Getting on that first plane yesterday morning was the hardest thing I’ve ever done—besides identifying them—and I think it’s because it made their deaths sink in just a little more.
Lia and I just kind of stand there in the middle of her dorm room for a second, two people who look fine on the outside but who are destroyed on the inside. We don’t talk, don’t say anything at all. Just stay where we are and absorb the fact that someone else hurts as much as we do.
It’s a bizarre feeling. And an oddly comforting one.

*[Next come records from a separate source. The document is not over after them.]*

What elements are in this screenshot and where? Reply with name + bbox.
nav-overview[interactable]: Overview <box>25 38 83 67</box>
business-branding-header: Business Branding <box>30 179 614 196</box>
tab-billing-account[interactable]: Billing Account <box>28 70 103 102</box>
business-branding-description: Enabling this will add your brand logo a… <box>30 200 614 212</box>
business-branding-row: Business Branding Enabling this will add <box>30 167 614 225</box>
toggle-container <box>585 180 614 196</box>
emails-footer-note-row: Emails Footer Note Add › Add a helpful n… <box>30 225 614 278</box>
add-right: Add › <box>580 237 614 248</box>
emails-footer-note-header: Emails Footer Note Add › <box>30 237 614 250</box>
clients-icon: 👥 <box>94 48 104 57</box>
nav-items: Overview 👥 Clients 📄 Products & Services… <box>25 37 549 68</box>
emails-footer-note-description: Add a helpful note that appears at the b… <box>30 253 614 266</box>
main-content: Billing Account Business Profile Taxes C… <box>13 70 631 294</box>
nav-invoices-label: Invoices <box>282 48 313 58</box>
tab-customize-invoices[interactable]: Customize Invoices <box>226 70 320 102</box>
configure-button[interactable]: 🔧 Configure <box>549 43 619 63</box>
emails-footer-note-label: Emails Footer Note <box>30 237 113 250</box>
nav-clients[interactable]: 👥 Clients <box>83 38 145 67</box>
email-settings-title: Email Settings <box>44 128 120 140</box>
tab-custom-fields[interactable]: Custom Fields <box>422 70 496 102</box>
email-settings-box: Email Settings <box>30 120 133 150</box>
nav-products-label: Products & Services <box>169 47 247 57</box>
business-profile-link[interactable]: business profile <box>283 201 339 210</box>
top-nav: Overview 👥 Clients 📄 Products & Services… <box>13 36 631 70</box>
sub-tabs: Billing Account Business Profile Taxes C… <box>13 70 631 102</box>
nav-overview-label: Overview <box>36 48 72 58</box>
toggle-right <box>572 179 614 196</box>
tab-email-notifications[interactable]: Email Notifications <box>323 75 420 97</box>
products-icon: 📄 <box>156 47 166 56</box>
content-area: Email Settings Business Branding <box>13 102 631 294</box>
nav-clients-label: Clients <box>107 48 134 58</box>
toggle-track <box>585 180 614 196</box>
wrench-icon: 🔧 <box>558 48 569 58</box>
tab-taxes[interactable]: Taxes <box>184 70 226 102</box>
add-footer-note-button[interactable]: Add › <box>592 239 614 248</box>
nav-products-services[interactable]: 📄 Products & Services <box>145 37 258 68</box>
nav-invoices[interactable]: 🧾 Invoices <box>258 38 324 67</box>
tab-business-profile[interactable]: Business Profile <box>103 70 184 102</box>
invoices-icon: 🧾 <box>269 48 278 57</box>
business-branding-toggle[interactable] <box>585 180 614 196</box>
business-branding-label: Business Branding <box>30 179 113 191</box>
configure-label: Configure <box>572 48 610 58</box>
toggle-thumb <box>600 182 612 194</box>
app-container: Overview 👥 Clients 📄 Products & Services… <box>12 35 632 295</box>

Eventually, Lia moves over to her desk, where she has an electric kettle plugged in. She pours some water into it from the pitcher she also has on her desk, then turns it on before opening a jar of what looks like potpourri and scooping it into two tea strainers.
“Can I help with anything?” I ask, even though she seems to have things under control. It’s nice to see her go through the ritual of making tea from homemade leaves. It reminds me of my mom and all the hours we spent in the kitchen assembling all her different blends.